Molto interessante il saggio di F. Gon, su “La figlia dell’aria di F. Paini. Gon esamina le fonti di un soggetto che, nelle elaborazioni successive, darà luogo a una Semiramide buona e una Semiramide cattiva. Il passaggio da Calderon, fonte di Gozzi, alla fiaba del veneziano comporta l’intrusione del soprannaturale (l’ombra di Nino). Gon fa riferimento a un fantomatico primo atto di una Figlia dell’aria, scritto da Rossini mentre era a Londra, ma le cui musiche verranno in parte riciclate nel Viaggio a Reims e nel Comte Ory.

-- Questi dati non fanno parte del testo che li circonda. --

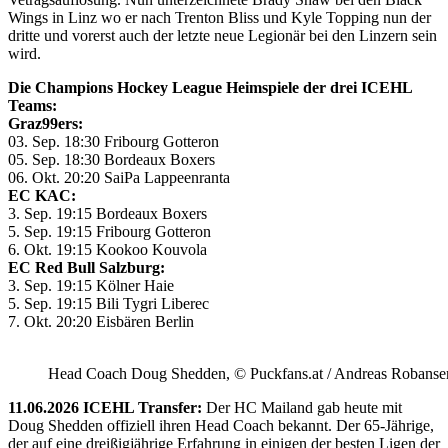
Wings in Linz wo er nach Trenton Bliss und Kyle Topping nun der
dritte und vorerst auch der letzte neue Legionär bei den Linzern sein
wird.
Die Champions Hockey League Heimspiele der drei ICEHL
Teams:
Graz99ers:
03. Sep. 18:30 Fribourg Gotteron
05. Sep. 18:30 Bordeaux Boxers
06. Okt. 20:20 SaiPa Lappeenranta
EC KAC:
3. Sep. 19:15 Bordeaux Boxers
5. Sep. 19:15 Fribourg Gotteron
6. Okt. 19:15 Kookoo Kouvola
EC Red Bull Salzburg:
3. Sep. 19:15 Kölner Haie
5. Sep. 19:15 Bili Tygri Liberec
7. Okt. 20:20 Eisbären Berlin
Head Coach Doug Shedden, © Puckfans.at / Andreas Robanse
11.06.2026 ICEHL Transfer:
Der HC Mailand gab heute mit
Doug Shedden offiziell ihren Head Coach bekannt. Der 65-Jährige,
der auf eine dreißigjährige Erfahrung in einigen der besten Ligen der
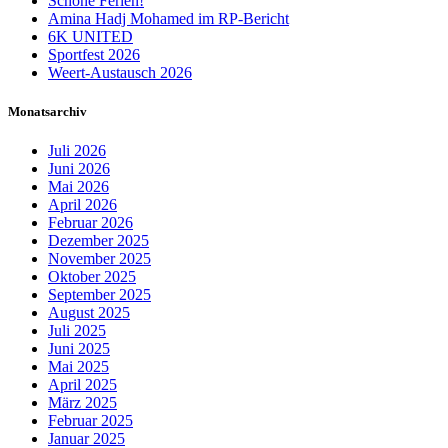
Schöne Ferien!
Amina Hadj Mohamed im RP-Bericht
6K UNITED
Sportfest 2026
Weert-Austausch 2026
Monatsarchiv
Juli 2026
Juni 2026
Mai 2026
April 2026
Februar 2026
Dezember 2025
November 2025
Oktober 2025
September 2025
August 2025
Juli 2025
Juni 2025
Mai 2025
April 2025
März 2025
Februar 2025
Januar 2025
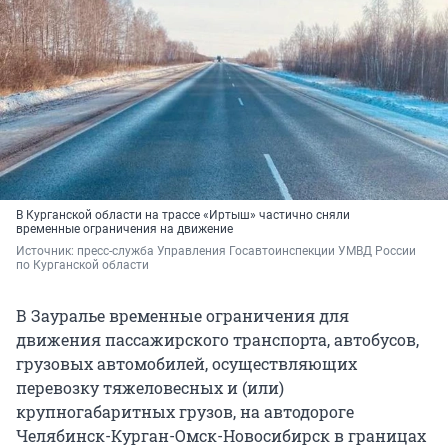
В Курганской области на трассе «Иртыш» частично сняли
временные ограничения на движение
Источник: 
пресс-служба Управления Госавтоинспекции УМВД России 
по Курганской области
В Зауралье временные ограничения для
движения пассажирского транспорта, автобусов,
грузовых автомобилей, осуществляющих
перевозку тяжеловесных и (или)
крупногабаритных грузов, на автодороге
Челябинск-Курган-Омск-Новосибирск в границах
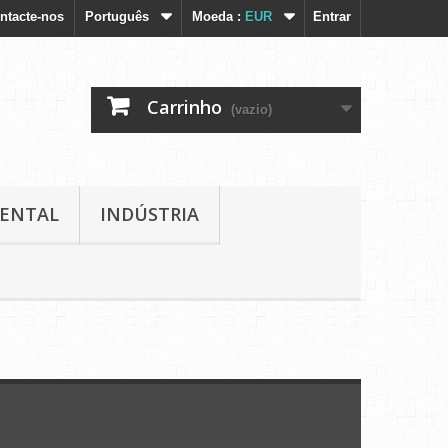
ntacte-nos
Português
Moeda :
EUR
Entrar
Carrinho
(vazio)
IENTAL
INDÚSTRIA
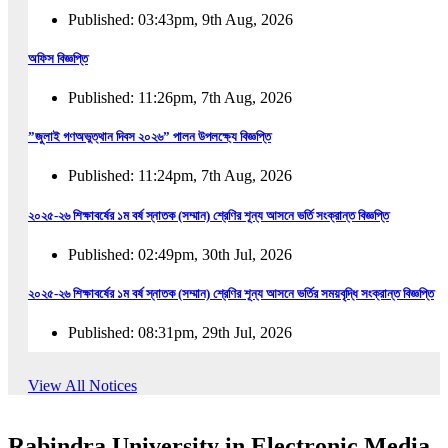
Published: 03:43pm, 9th Aug, 2026
অফিস বিজ্ঞপ্তি
Published: 11:26pm, 7th Aug, 2026
”জুলাই গণঅভুত্থান দিবস ২০২৬” পালন উপলক্ষ্যে বিজ্ঞপ্তি
Published: 11:24pm, 7th Aug, 2026
২০২৫-২৬ শিক্ষাবর্ষের ১ম বর্ষ স্নাতক (সম্মান) শ্রেণির শূন্য আসনে ভর্তি সংক্রান্ত বিজ্ঞপ্তি
Published: 02:49pm, 30th Jul, 2026
২০২৫-২৬ শিক্ষাবর্ষের ১ম বর্ষ স্নাতক (সম্মান) শ্রেণির শূন্য আসনে ভর্তির সময়বৃদ্ধি সংক্রান্ত বিজ্ঞপ্তি
Published: 08:31pm, 29th Jul, 2026
ইজারা বিজ্ঞপ্তি (ছাত্রী হল)
View All Notices
Published: 12:31am, 25th Jul, 2026
Rabindra University in Electronic Media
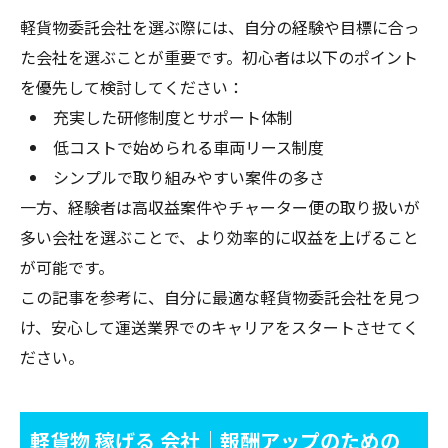
軽貨物委託会社を選ぶ際には、自分の経験や目標に合っ
た会社を選ぶことが重要です。初心者は以下のポイント
を優先して検討してください：
充実した研修制度とサポート体制
低コストで始められる車両リース制度
シンプルで取り組みやすい案件の多さ
一方、経験者は高収益案件やチャーター便の取り扱いが
多い会社を選ぶことで、より効率的に収益を上げること
が可能です。
この記事を参考に、自分に最適な軽貨物委託会社を見つ
け、安心して運送業界でのキャリアをスタートさせてく
ださい。
軽貨物 稼げる 会社｜報酬アップのための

Conclude in bellezza il volume il saggio di C. Faverzani, La Spagna a Salerno o dell’adattamento operistico de La donna contraria al consiglio nell’Amor non ha ritegno (1804) di Mayr e Marconi. Faverzani precisa che La donna contraria al consiglio di Gozzi è una “composizione scenica” in cinque atti, inedita prima dell’edizione del 1803 e osserva che nel preambolo, Gozzi scrive che è “un poetico capriccio”, che ha il pregio di fornire “i colori della verità all’inverisimile”. Inoltre, di grande interesse, è quanto sottolinea Faverzani in merito a La donna contraria al consiglio, titolo annoverato nel teatro spagnolesco di Gozzi, ma che nel testo ha in realtà solo pochi riferimenti alla Spagna, mentre l’azione è ambientata a Salerno.  Le varianti tra la fonte e l’opera di Mayr sono attentamente esaminate anche grazie al supporto di utili tabelle che ne evidenziano l’entità.

MARINA MAYRHOFER 









 BIONOTA

 Marina Mayrhofer è stata docente di Musicologia nell’Università degli Studi di Napoli «Federico II». Ha scritto saggi sulla drammaturgia musicale europea, (Gluck, Mozart, Salieri, Beethoven e Wagner), pubblicati, in parte, nel suo libro Relazioni elettive. Studi sul teatro musicale classico (Napoli, Pagano 1996). Il suo libro, Appunti su Don Carlos, è stato pubblicato da Aracne Editrice, Roma 2009. Nel 2012 ha pubblicato il volume Di specie magica. Drammaturgia musicale tedesca dell’Ottocento, Aracne ed. 2012.